President Trump's lawyer Rudy Giuliani said Sunday that the president's former lawyer, Michael Cohen, "should cooperate" with prosecutors, and if tells the truth, Trump has nothing to worry about.
Giuliani made the television rounds Sunday morning, appearing on three different programs, as speculation grew louder last week that Cohen was inching closer to criminal charges and possibly working out a deal with prosecutors.
"Michael Cohen should cooperate with the government," Giuliani said on ABC's This Week.
"So you have no concerns at all about anything that Michael Cohen might tell the prosecutors?" asked ABC host George Stephanopoulos.

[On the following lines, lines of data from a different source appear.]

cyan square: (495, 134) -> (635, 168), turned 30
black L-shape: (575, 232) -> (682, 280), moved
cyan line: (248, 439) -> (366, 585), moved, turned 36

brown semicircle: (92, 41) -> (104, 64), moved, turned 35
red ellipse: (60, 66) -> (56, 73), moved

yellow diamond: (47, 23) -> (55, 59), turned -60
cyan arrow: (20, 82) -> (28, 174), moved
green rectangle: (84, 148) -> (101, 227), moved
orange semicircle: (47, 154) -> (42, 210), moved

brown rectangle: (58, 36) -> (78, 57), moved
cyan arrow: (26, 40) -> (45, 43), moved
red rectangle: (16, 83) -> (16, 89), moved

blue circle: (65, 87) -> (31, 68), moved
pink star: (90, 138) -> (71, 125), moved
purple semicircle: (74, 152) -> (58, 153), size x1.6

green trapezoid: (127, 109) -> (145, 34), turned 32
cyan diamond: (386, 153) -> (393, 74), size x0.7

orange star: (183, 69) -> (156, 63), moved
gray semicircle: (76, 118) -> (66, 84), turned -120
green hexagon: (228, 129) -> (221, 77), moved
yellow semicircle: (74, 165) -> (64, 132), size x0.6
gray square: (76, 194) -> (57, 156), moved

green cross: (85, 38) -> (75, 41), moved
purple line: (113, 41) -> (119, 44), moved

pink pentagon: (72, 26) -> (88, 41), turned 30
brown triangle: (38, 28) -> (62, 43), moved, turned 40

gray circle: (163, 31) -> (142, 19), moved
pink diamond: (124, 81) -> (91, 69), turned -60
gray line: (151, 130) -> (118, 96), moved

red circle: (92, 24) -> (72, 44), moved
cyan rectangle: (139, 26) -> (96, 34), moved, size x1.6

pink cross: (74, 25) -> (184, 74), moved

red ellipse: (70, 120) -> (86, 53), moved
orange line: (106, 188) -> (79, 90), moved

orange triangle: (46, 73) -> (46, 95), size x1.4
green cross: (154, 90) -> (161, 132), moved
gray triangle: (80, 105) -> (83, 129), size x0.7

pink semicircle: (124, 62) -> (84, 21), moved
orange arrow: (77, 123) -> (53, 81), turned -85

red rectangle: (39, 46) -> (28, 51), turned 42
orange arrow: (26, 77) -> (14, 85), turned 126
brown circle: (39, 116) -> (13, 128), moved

" Zero. None," Giuliani said. "As long as he tells the truth, we're home free."
In an interview last week with Stephanopoulos, Cohen acknowledged that he soon could face criminal charges in an ongoing FBI probe of his finances and business dealings. He also signaled a willingness to cooperate with federal prosecutors, even if what he tells them or special counsel Robert Mueller could imperil the president.
"My wife, my daughter and my son have my first loyalty and always will," Cohen said. "I put family and country first."

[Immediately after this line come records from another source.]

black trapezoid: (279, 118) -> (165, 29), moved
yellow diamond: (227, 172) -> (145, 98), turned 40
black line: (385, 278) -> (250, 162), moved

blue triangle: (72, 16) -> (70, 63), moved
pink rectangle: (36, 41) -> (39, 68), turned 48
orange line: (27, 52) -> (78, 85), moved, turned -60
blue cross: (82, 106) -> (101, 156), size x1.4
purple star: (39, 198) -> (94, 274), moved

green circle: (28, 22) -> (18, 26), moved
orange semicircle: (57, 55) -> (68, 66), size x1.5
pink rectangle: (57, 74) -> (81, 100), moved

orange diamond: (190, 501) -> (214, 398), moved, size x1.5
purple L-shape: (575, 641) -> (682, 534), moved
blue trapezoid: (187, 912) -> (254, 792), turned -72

On Sunday, Giuliani repeatedly downplayed the possibility that Cohen, who was known for years as Trump's fixer, and who is on tape making threats on behalf of Trump, could provide information to prosecutors that would put the president in any legal jeopardy.
"There is no evidence of wrongdoing with President Trump. So, we're very comfortable," Giuliani said on CNN's State of the Union. "If [Cohen] believes it's in his best interest to cooperate, God bless him. He should cooperate."

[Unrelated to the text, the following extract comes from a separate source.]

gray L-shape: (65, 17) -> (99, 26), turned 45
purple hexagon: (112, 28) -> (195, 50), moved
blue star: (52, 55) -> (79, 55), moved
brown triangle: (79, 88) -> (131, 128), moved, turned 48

In April, Trump said he did not believe Cohen would cooperate with investigators.
"Most people will flip if the Government lets them out of trouble, even if it means lying or making up stories," Trump tweeted. "Sorry, I don't see Michael doing that despite the horrible Witch Hunt and the dishonest media!"
Giuliani used the interviews to question the integrity of the Mueller probe, which is tasked with investigating Russia's efforts to interfere in the 2016 election, and whether or not the Trump campaign coordinated with Russia.
He said that the president would not agree to be interviewed as part of the Mueller probe unless the special counsel "can satisfy us that there's some basis for this investigation."
"What we're asking them for is: Is this the witch hunt that a lot of people think it is? Or is there a factual basis for this?" Giuliani told NBC's Meet The Press.
Mueller has already filed at least 23 indictments as part of the special counsel probe and five defendants have pleaded guilty, although none of the indictments directly involve wrongdoing by President Trump.
"It's our, it's our firm belief, and we think nothing contradicts this, that the president did nothing wrong," Giuliani said.